Multi-Cluster Service Mesh Failover and Fallback Routing
In this blog series, we will dig into specific challenge areas for multi-cluster Kubernetes and service mesh architecture, considerations and approaches in solving them. In our first post, we looked at service discovery and in this post we’ll look at failover and fallback routing across multiple clusters.
What is failover and fallback routing?
When building applications on cloud platforms like Kubernetes (ie, ones where compute/network/storage is ephemeral and unreliable), planning for failures isn’t just nice it’s a prerequisite to these architectures. Instead of only working to prevent failures, implementing a strategy to gracefully handle an unplanned failure is critical to the customer experience and to avoid any potential cascading failures across other dependent services. Microservices architecture exacerbates this as there are many layers (physical or abstracted infrastructure, applications) and locations (distributed and dynamic) where the failure can happen.

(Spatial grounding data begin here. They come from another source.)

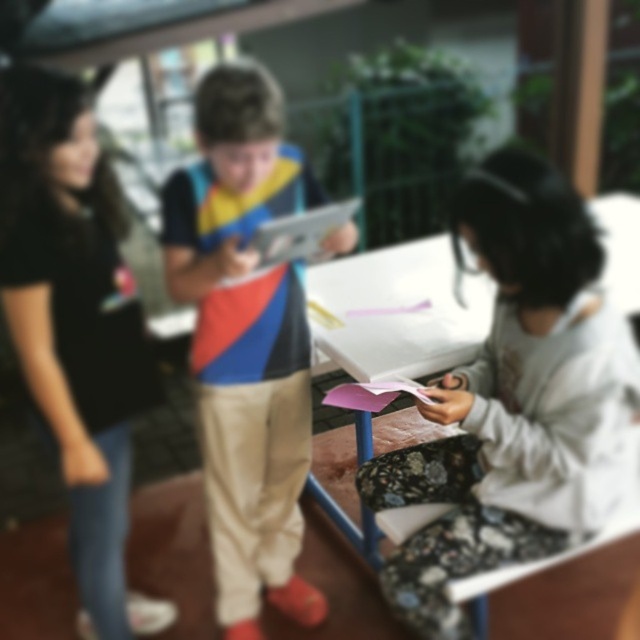 Does matte plastic tablet at center appear over black matte shirt at left?

Indeed, matte plastic tablet at center is positioned over black matte shirt at left.

Does point (269, 344) come farther from viewer compared to point (8, 269)?

Yes, it is.

Is point (227, 412) farther from camera compared to point (132, 285)?

Yes, point (227, 412) is behind point (132, 285).

Image resolution: width=640 pixels, height=640 pixels. What are the coordinates of `matte plastic tablet at center` in the screenshot? It's located at pos(244,340).

Who is positioned more to the right, fluffy white hoodie at lower right or black matte shirt at left?

fluffy white hoodie at lower right is more to the right.

Measure the distance between point (x=579, y=509) and camera.

Point (x=579, y=509) and camera are 1.52 meters apart.

Does point (532, 532) come behind point (72, 497)?

No, (532, 532) is closer to viewer.

I want to click on fluffy white hoodie at lower right, so click(x=513, y=401).

Does fluffy white hoodie at lower right appear on the left side of matte plastic tablet at center?

In fact, fluffy white hoodie at lower right is to the right of matte plastic tablet at center.

Who is more distant from viewer, (525, 320) or (246, 312)?

Positioned behind is point (246, 312).

Locate an element on the screen. The width and height of the screenshot is (640, 640). fluffy white hoodie at lower right is located at coordinates (513, 401). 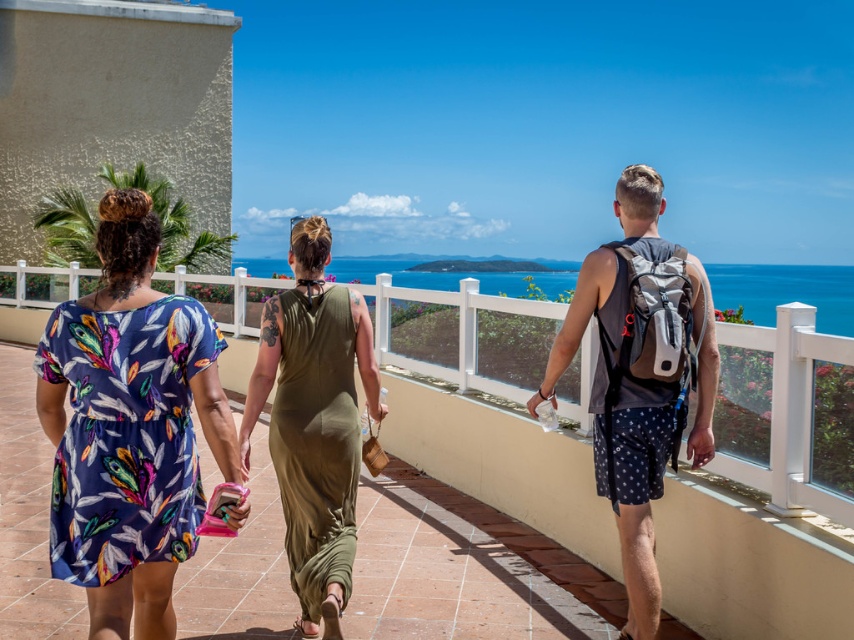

Some useful resilience practices like circuit breaking, retries and timeouts can be used to mitigate intermittent network failures or misbehaving services but what happens when there are partial failures of a service across multiple clusters? In other words some portion of the service dependency is misbehaving but there may be alternative options. That’s where multi-cluster failover and fallback can come into play.
Challenges in handling failures across clusters
Things get more complicated as you think about how to handle failover / fallback routing to different clusters. How does a service decide when to failover within a cluster versus outside the cluster? How does a service in one network find a service in another network? What options for automatic failover do you have?
Service Mesh Hub will make your life easier, a lot easier !
Service Mesh Hub is an open-source service mesh management plane that simplifies service-mesh operations and lets you manage multiple clusters of a service mesh from a centralized management plane. Service Mesh Hub takes care of things like shared-trust or root CA federation, workload discovery, unified multi-cluster and global traffic policy, access policy, and failover.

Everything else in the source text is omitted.